Geschichte, Landschaften & Tiere
Reisepaket13 Tage / 12 Nächte | Personen erlaubtPersonen: 5 | TourortNamibia |
Highlights
Windhoek, Kalahari-Wüste, Fischfluss-Canyon, Tiras-Gebirge, Sossusvlei, Deadvlei, Namib-Wüste, Swakopmund, Skelettküste.
Information
Inklusive
✓ 23 Übernachtungen
✓ Englischer Reiseführer
✓ 23 x Frühstück
✓ 15 x Abendessen
✓ 24 Tage lang 4x4-Fahrzeug
✓ 24/7 erreichbarer Ansprechpartner
✓ Persönliches Treffen in Windhoek
✓ 1 x Namibia-Buch
Ausgeschlossen
❌ Eintrittsgebühren oder Parkgenehmigungen in Nationalparks
❌ Persönliche Ausgaben, z. B. Telefon, Getränke, nicht erwähnte Mahlzeiten, Souvenirs, Trinkgelder
❌ Internationale Flüge
❌ Optionale Aktivitäten
❌ Benzin für den Mietwagen und Extras wie Vertragsgebühr, Fahrerregistrierungsgebühr
❌ Reiseversicherung oder Visagebühren
Tourprogramm
Dieses Tourprogramm dient lediglich als Vorschlag. Je nach Ihren Wünschen, Ihrem Zeitplan und Ihrem Budget stellen wir Ihnen gerne ein maßgeschneidertes Programm zusammen.

BB = Übernachtung | Frühstück
DBB = Abendessen | Übernachtung | Frühstück
FB = Mittagessen oder Lunchpakete | Abendessen | Übernachtung | Frühstück, Aktivitäten und Aktivitäten
Tag 1: Übernachtung: Hotel in Windhoek (Übernachtung mit Frühstück)
Ankunft in Windhoek (Flughafen Hosea Kutako). Abholung Ihres Mietwagens. Die Fahrt zu Ihrer Unterkunft in Windhoek dauert ca. 30 Minuten. Für den ersten und letzten Abend in Windhoek empfehlen wir Ihnen, im Voraus im gewünschten Restaurant zu reservieren (wir geben Ihnen gerne Empfehlungen).
Optional: Geführte Katutura-Tour, Stadtrundfahrt (auch auf eigene Faust).
Tag 2: Übernachtung: Lodge in der Kalahari (Doppelzimmer)
Nach dem Frühstück fahren Sie in die Kalahari-Wüste. Hinter dem Auas-Gebirge erstreckt sich die Weite der Landschaft wie in einem Bilderbuch. Endlose Dünen ziehen sich geradlinig über den Kalkboden der Kalahari. Optional: Nachmittags geführte Fahrt durch die roten Kalahari-Dünen mit Sundowner. Diese Tour bietet Ihnen die Möglichkeit, die Kalahari mit unvergesslichen Aussichtspunkten auf den roten Dünenkämmen kennenzulernen (Dauer ca. 2,5 Stunden).
Optional: Erkunden Sie die Kalahari zu Fuß und auf eigene Faust.

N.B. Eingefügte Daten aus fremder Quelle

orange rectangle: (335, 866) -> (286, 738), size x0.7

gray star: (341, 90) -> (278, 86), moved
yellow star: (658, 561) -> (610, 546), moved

Tag 3: Übernachtung: Zelten im Gebiet Keetmanshoop DBB
Nach dem Frühstück können Sie optional an einer Aktivität teilnehmen, um die San (Buschmänner) kennenzulernen. Hier erfahren Sie mehr über ihre Lebensweise. Anschließend geht es weiter in die karge, fast öde Region am Rande der Kalahari nach Keetmanshoop. Am Nachmittag haben Sie die Möglichkeit, an einer geführten Fossilienwanderung teilzunehmen (optional). Wir nennen dieses Gebiet den Köcherbaumwald im Spielplatz der Riesen, denn es vermittelt tatsächlich den Eindruck, als hätten Riesen hier die Steine sorgfältig aufeinandergeschichtet und sie dann mit prächtigen Bäumen geschmückt.
Tag 4: Übernachtung: Lodge am Fish River Canyon (Doppelzimmer)

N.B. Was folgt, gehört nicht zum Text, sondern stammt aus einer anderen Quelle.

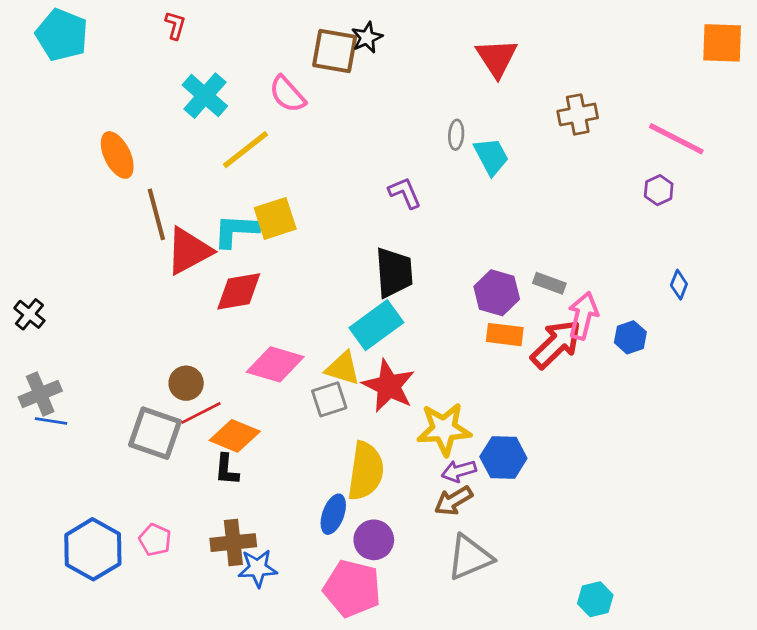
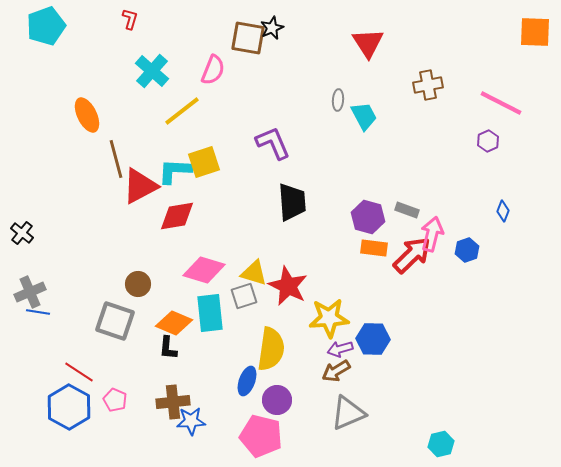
cyan pentagon: (62, 35) -> (46, 26), turned 30
pink semicircle: (287, 94) -> (213, 70), turned -116
purple L-shape: (405, 193) -> (273, 143), moved, size x1.4
cyan rectangle: (376, 325) -> (210, 313), moved, turned -60
red line: (201, 413) -> (79, 372), moved, turned 60

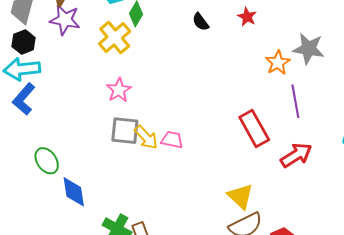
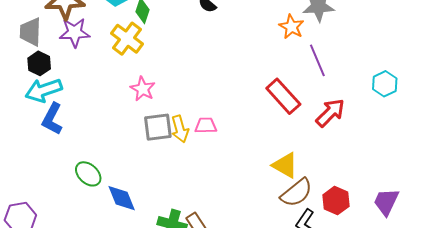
yellow arrow: (146, 137) -> (180, 129), turned 40

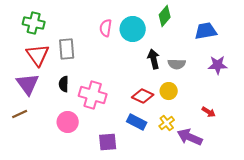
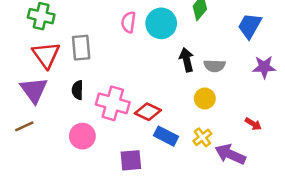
blue trapezoid: (206, 31) -> (250, 26), turned -50
red diamond: (143, 96) -> (148, 112), moved

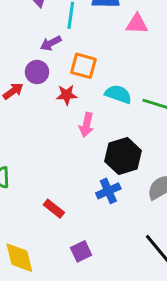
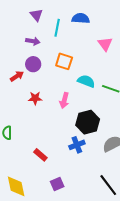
pink triangle: (137, 24) -> (105, 44), moved, turned 49
purple arrow: (51, 43) -> (33, 41), moved, turned -144
red star: (67, 95) -> (35, 98), moved

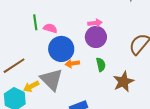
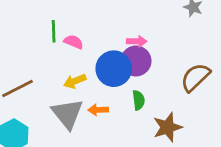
blue circle: (61, 49) -> (114, 69), moved
orange arrow: (72, 64) -> (98, 110), moved
yellow arrow: (31, 87) -> (75, 81), moved

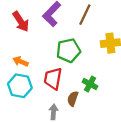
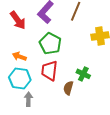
green pentagon: (68, 50) -> (50, 44), moved, turned -30
gray arrow: (53, 112) -> (28, 99), moved

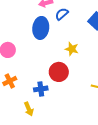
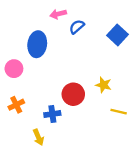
blue ellipse: (41, 28) -> (37, 44), moved
yellow star: (72, 49) -> (104, 85), moved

Nach dem Frühstück geht die Reise weiter Richtung Süden. Ein Zwischenstopp am Naute-Staudamm lohnt sich. Hier befindet sich eine Destillerie. Der 650 Kilometer lange Fish River ist der längste Fluss Namibias. Vor langer Zeit entsprang er dem Naukluft-Gebirge auf der Suche nach dem Oranje-Fluss im Süden des Landes. Doch Berge versperrten ihm den Weg, und so entstand in über 120 Millionen Jahren mühsamer Arbeit der größte Canyon Afrikas, der Fish River Canyon. Ihre heutige Unterkunft liegt unweit dieser gewaltigen Canyonlandschaft, in direkter Sichtlinie zu den Aussichtspunkten.
Tag 5: Übernachtung: Lodge im Fish River Canyon DBB
Heute fahren Sie nach dem Frühstück auf eigene Faust zum Aussichtspunkt des zweitgrößten Canyons der Welt. Der Blick in die 550 Meter tiefe Schlucht vermittelt Ihnen das Gefühl, am Rande der Unendlichkeit zu stehen. Nur wenige Orte auf der Welt offenbaren die Erdschichten so eindrucksvoll wie der Fish River Canyon. Die Lodge bietet außerdem optionale Fahrten am Morgen und Nachmittag, Sundowner-Fahrten und geführte Wanderungen an.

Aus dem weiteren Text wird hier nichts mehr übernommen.